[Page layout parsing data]

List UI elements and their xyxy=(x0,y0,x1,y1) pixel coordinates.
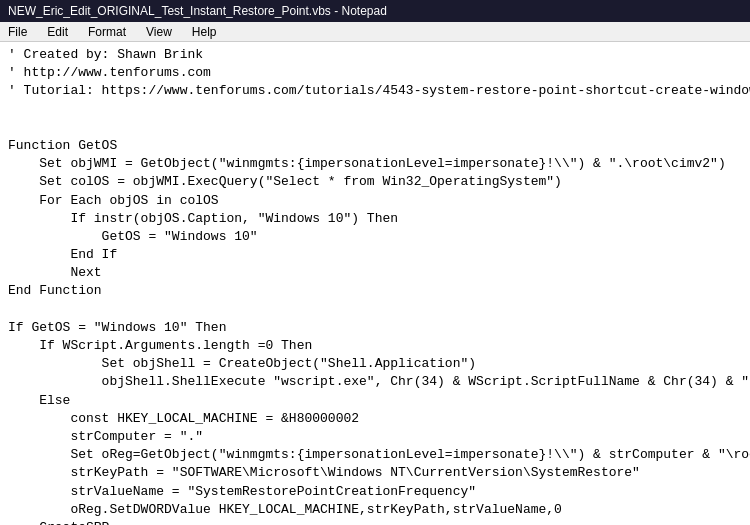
code-line: const HKEY_LOCAL_MACHINE = &H80000002 xyxy=(8,410,742,428)
menu-bar: File Edit Format View Help xyxy=(0,22,750,42)
code-line: oReg.SetDWORDValue HKEY_LOCAL_MACHINE,st… xyxy=(8,501,742,519)
menu-help[interactable]: Help xyxy=(188,25,221,39)
code-line: strValueName = "SystemRestorePointCreati… xyxy=(8,483,742,501)
code-line: If WScript.Arguments.length =0 Then xyxy=(8,337,742,355)
code-line: Function GetOS xyxy=(8,137,742,155)
code-line: End If xyxy=(8,246,742,264)
code-line: If GetOS = "Windows 10" Then xyxy=(8,319,742,337)
code-line: GetOS = "Windows 10" xyxy=(8,228,742,246)
code-line xyxy=(8,301,742,319)
code-line: Set oReg=GetObject("winmgmts:{impersonat… xyxy=(8,446,742,464)
code-line: strKeyPath = "SOFTWARE\Microsoft\Windows… xyxy=(8,464,742,482)
title-bar: NEW_Eric_Edit_ORIGINAL_Test_Instant_Rest… xyxy=(0,0,750,22)
menu-edit[interactable]: Edit xyxy=(43,25,72,39)
code-line: ' Tutorial: https://www.tenforums.com/tu… xyxy=(8,82,742,100)
menu-file[interactable]: File xyxy=(4,25,31,39)
editor-area[interactable]: ' Created by: Shawn Brink' http://www.te… xyxy=(0,42,750,525)
code-line: End Function xyxy=(8,282,742,300)
menu-format[interactable]: Format xyxy=(84,25,130,39)
code-line: CreateSRP xyxy=(8,519,742,525)
code-line: Set objShell = CreateObject("Shell.Appli… xyxy=(8,355,742,373)
code-line: objShell.ShellExecute "wscript.exe", Chr… xyxy=(8,373,742,391)
menu-view[interactable]: View xyxy=(142,25,176,39)
code-line: For Each objOS in colOS xyxy=(8,192,742,210)
code-line xyxy=(8,101,742,119)
code-line: Else xyxy=(8,392,742,410)
code-line: Set colOS = objWMI.ExecQuery("Select * f… xyxy=(8,173,742,191)
code-line: ' http://www.tenforums.com xyxy=(8,64,742,82)
code-line: ' Created by: Shawn Brink xyxy=(8,46,742,64)
code-line: strComputer = "." xyxy=(8,428,742,446)
title-text: NEW_Eric_Edit_ORIGINAL_Test_Instant_Rest… xyxy=(8,4,387,18)
code-line: Set objWMI = GetObject("winmgmts:{impers… xyxy=(8,155,742,173)
code-line: Next xyxy=(8,264,742,282)
code-line: If instr(objOS.Caption, "Windows 10") Th… xyxy=(8,210,742,228)
code-line xyxy=(8,119,742,137)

--- PROBLEM REQUIREMENTS ---
Your reply should be the entries copied exactly, with all images omitted.

--- OUTPUT OF THE TASK ---
List UI elements and their xyxy=(x0,y0,x1,y1) pixel coordinates.
code-line: const HKEY_LOCAL_MACHINE = &H80000002 xyxy=(8,410,742,428)
menu-bar: File Edit Format View Help xyxy=(0,22,750,42)
code-line: oReg.SetDWORDValue HKEY_LOCAL_MACHINE,st… xyxy=(8,501,742,519)
menu-help[interactable]: Help xyxy=(188,25,221,39)
code-line: strValueName = "SystemRestorePointCreati… xyxy=(8,483,742,501)
code-line: If WScript.Arguments.length =0 Then xyxy=(8,337,742,355)
code-line: Function GetOS xyxy=(8,137,742,155)
code-line: End If xyxy=(8,246,742,264)
code-line: If GetOS = "Windows 10" Then xyxy=(8,319,742,337)
code-line: GetOS = "Windows 10" xyxy=(8,228,742,246)
code-line xyxy=(8,301,742,319)
code-line: Set oReg=GetObject("winmgmts:{impersonat… xyxy=(8,446,742,464)
code-line: strKeyPath = "SOFTWARE\Microsoft\Windows… xyxy=(8,464,742,482)
title-bar: NEW_Eric_Edit_ORIGINAL_Test_Instant_Rest… xyxy=(0,0,750,22)
menu-edit[interactable]: Edit xyxy=(43,25,72,39)
code-line: ' Tutorial: https://www.tenforums.com/tu… xyxy=(8,82,742,100)
menu-file[interactable]: File xyxy=(4,25,31,39)
editor-area[interactable]: ' Created by: Shawn Brink' http://www.te… xyxy=(0,42,750,525)
code-line: End Function xyxy=(8,282,742,300)
menu-format[interactable]: Format xyxy=(84,25,130,39)
code-line: CreateSRP xyxy=(8,519,742,525)
code-line: Set objShell = CreateObject("Shell.Appli… xyxy=(8,355,742,373)
code-line: objShell.ShellExecute "wscript.exe", Chr… xyxy=(8,373,742,391)
menu-view[interactable]: View xyxy=(142,25,176,39)
code-line: For Each objOS in colOS xyxy=(8,192,742,210)
code-line xyxy=(8,101,742,119)
code-line: Else xyxy=(8,392,742,410)
code-line: Set colOS = objWMI.ExecQuery("Select * f… xyxy=(8,173,742,191)
code-line: ' http://www.tenforums.com xyxy=(8,64,742,82)
code-line: ' Created by: Shawn Brink xyxy=(8,46,742,64)
code-line: strComputer = "." xyxy=(8,428,742,446)
title-text: NEW_Eric_Edit_ORIGINAL_Test_Instant_Rest… xyxy=(8,4,387,18)
code-line: Set objWMI = GetObject("winmgmts:{impers… xyxy=(8,155,742,173)
code-line: Next xyxy=(8,264,742,282)
code-line: If instr(objOS.Caption, "Windows 10") Th… xyxy=(8,210,742,228)
code-line xyxy=(8,119,742,137)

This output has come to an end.